• **Aim of the exercise**: Every line in the data below from the one containing "inghitite sau inhalate existand pericolul de" down to the one containing "referinte viitoare. Pastrati produsul departe", both included, must be retyped exactly; no other line is to appear.

• **Data records**:
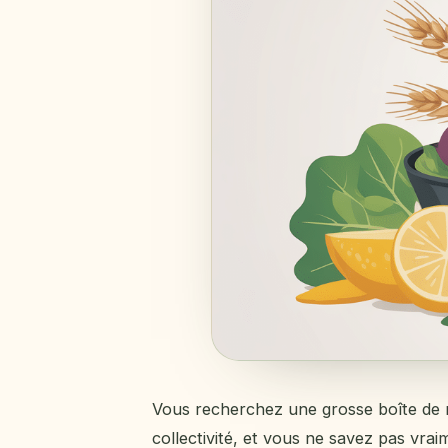
Vous recherchez une grosse boîte de 
collectivité, et vous ne savez pas vraim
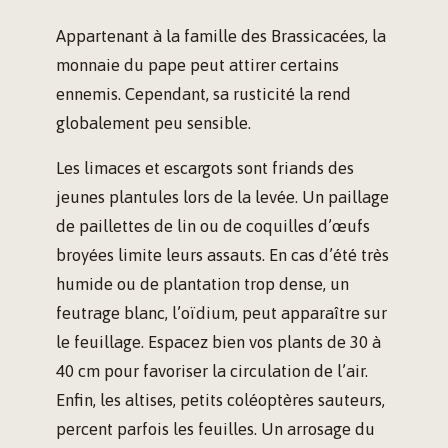
Appartenant à la famille des Brassicacées, la
monnaie du pape peut attirer certains
ennemis. Cependant, sa rusticité la rend
globalement peu sensible.
Les limaces et escargots sont friands des
jeunes plantules lors de la levée. Un paillage
de paillettes de lin ou de coquilles d’œufs
broyées limite leurs assauts. En cas d’été très
humide ou de plantation trop dense, un
feutrage blanc, l’oïdium, peut apparaître sur
le feuillage. Espacez bien vos plants de 30 à
40 cm pour favoriser la circulation de l’air.
Enfin, les altises, petits coléoptères sauteurs,
percent parfois les feuilles. Un arrosage du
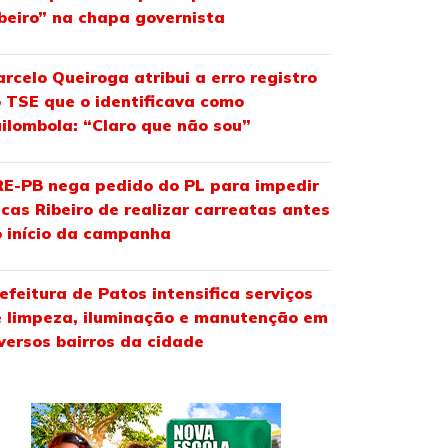
beiro” na chapa governista
rcelo Queiroga atribui a erro registro
 TSE que o identificava como
ilombola: “Claro que não sou”
E-PB nega pedido do PL para impedir
cas Ribeiro de realizar carreatas antes
 início da campanha
efeitura de Patos intensifica serviços
 limpeza, iluminação e manutenção em
versos bairros da cidade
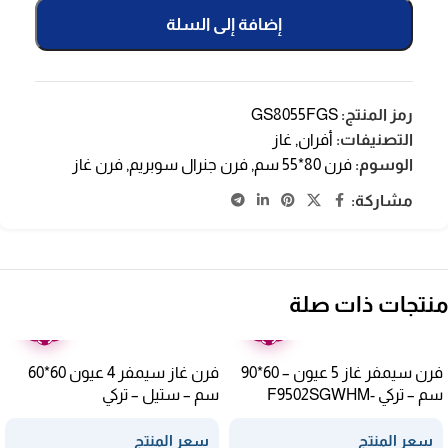
إضافة إلى السلة
رمز المنتج:
GS8055FGS
التصنيفات:
أفران
,
غاز
الوسوم:
فرن 80*55 سم
,
فرن جنرال سوبريم
,
فرن غاز
مشاركة:
منتجات ذات صلة
ضمان
ضمان
عامين
عامين
فرن سيمفر غاز 5 عيون – 60*90
فرن غاز سيمفر 4 عيون 60*60
سم – تركي F9502SGWHM-
سم – ستيل – تركي
F6402SGRIM-SMF01
SMF03
سعر المنتج
سعر المنتج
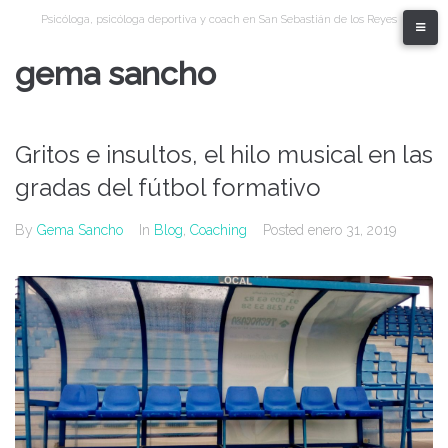
Skip
Psicóloga, psicóloga deportiva y coach en San Sebastián de los Reyes
to
content
gema sancho
Gritos e insultos, el hilo musical en las
gradas del fútbol formativo
By
Gema Sancho
In
Blog
,
Coaching
Posted
enero 31, 2019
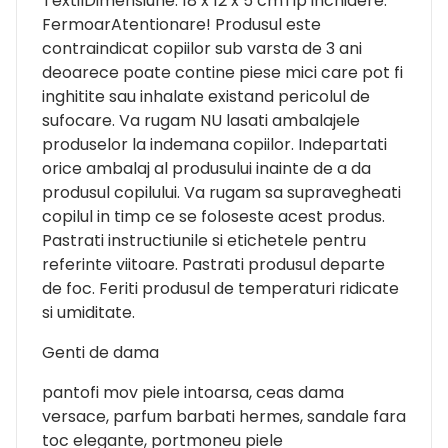
TextilDimensiune: 18 x 12 x 5 cmTip inchidere:
FermoarAtentionare! Produsul este
contraindicat copiilor sub varsta de 3 ani
deoarece poate contine piese mici care pot fi
inghitite sau inhalate existand pericolul de
sufocare. Va rugam NU lasati ambalajele
produselor la indemana copiilor. Indepartati
orice ambalaj al produsului inainte de a da
produsul copilului. Va rugam sa supravegheati
copilul in timp ce se foloseste acest produs.
Pastrati instructiunile si etichetele pentru
referinte viitoare. Pastrati produsul departe
de foc. Feriti produsul de temperaturi ridicate
si umiditate.
Genti de dama
pantofi mov piele intoarsa, ceas dama
versace, parfum barbati hermes, sandale fara
toc elegante, portmoneu piele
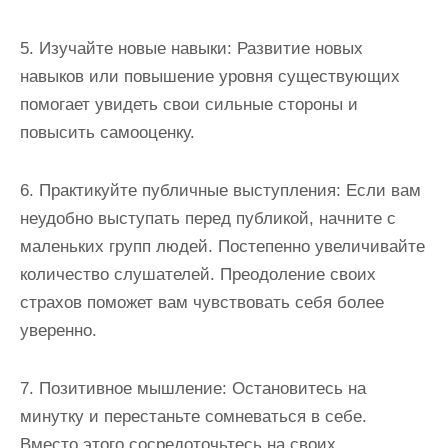
5. Изучайте новые навыки: Развитие новых
навыков или повышение уровня существующих
помогает увидеть свои сильные стороны и
повысить самооценку.
6. Практикуйте публичные выступления: Если вам
неудобно выступать перед публикой, начните с
маленьких групп людей. Постепенно увеличивайте
количество слушателей. Преодоление своих
страхов поможет вам чувствовать себя более
уверенно.
7. Позитивное мышление: Остановитесь на
минутку и перестаньте сомневаться в себе.
Вместо этого сосредоточьтесь на своих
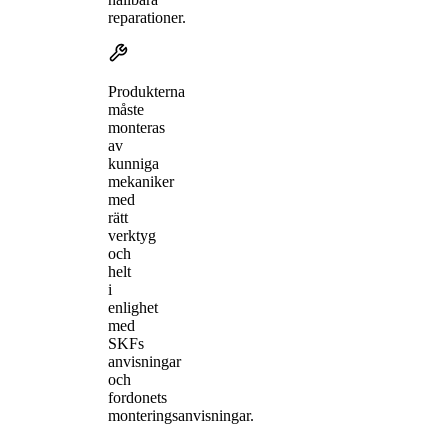
reparationer.
Produkterna
måste
monteras
av
kunniga
mekaniker
med
rätt
verktyg
och
helt
i
enlighet
med
SKFs
anvisningar
och
fordonets
monteringsanvisningar.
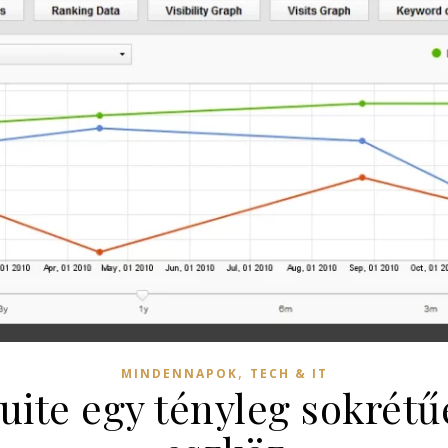
,
MINDENNAPOK
TECH & IT
ite egy tényleg sokrét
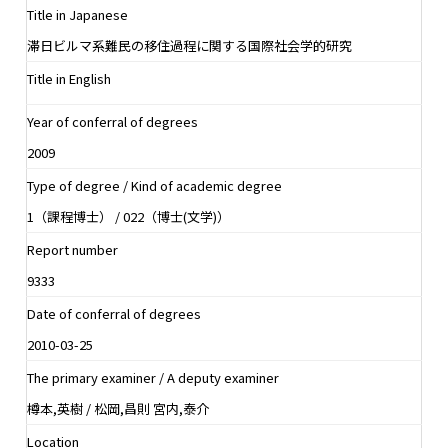
Title in Japanese
滞日ビルマ系難民の移住過程に関する国際社会学的研究
Title in English
Year of conferral of degrees
2009
Type of degree / Kind of academic degree
1（課程博士） / 022（博士(文学)）
Report number
9333
Date of conferral of degrees
2010-03-25
The primary examiner / A deputy examiner
樽本,英樹 / 松岡,昌則 宮内,泰介
Location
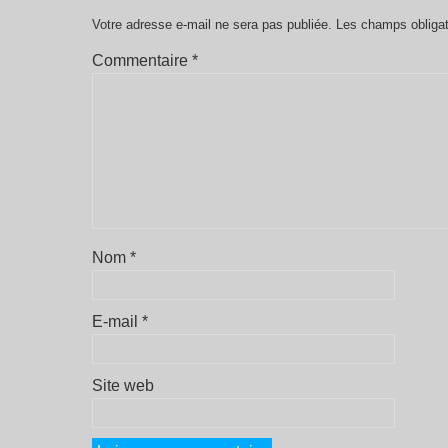
Votre adresse e-mail ne sera pas publiée.
Les champs obligat
Commentaire
*
Nom
*
E-mail
*
Site web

• **Written response**:
inghitite sau inhalate existand pericolul de
sufocare. Va rugam NU lasati ambalajele
produselor la indemana copiilor. Indepartati
orice ambalaj al produsului inainte de a da
produsul copilului. Va rugam sa supravegheati
copilul in timp ce se foloseste acest produs.
Pastrati instructiunile si etichetele pentru
referinte viitoare. Pastrati produsul departe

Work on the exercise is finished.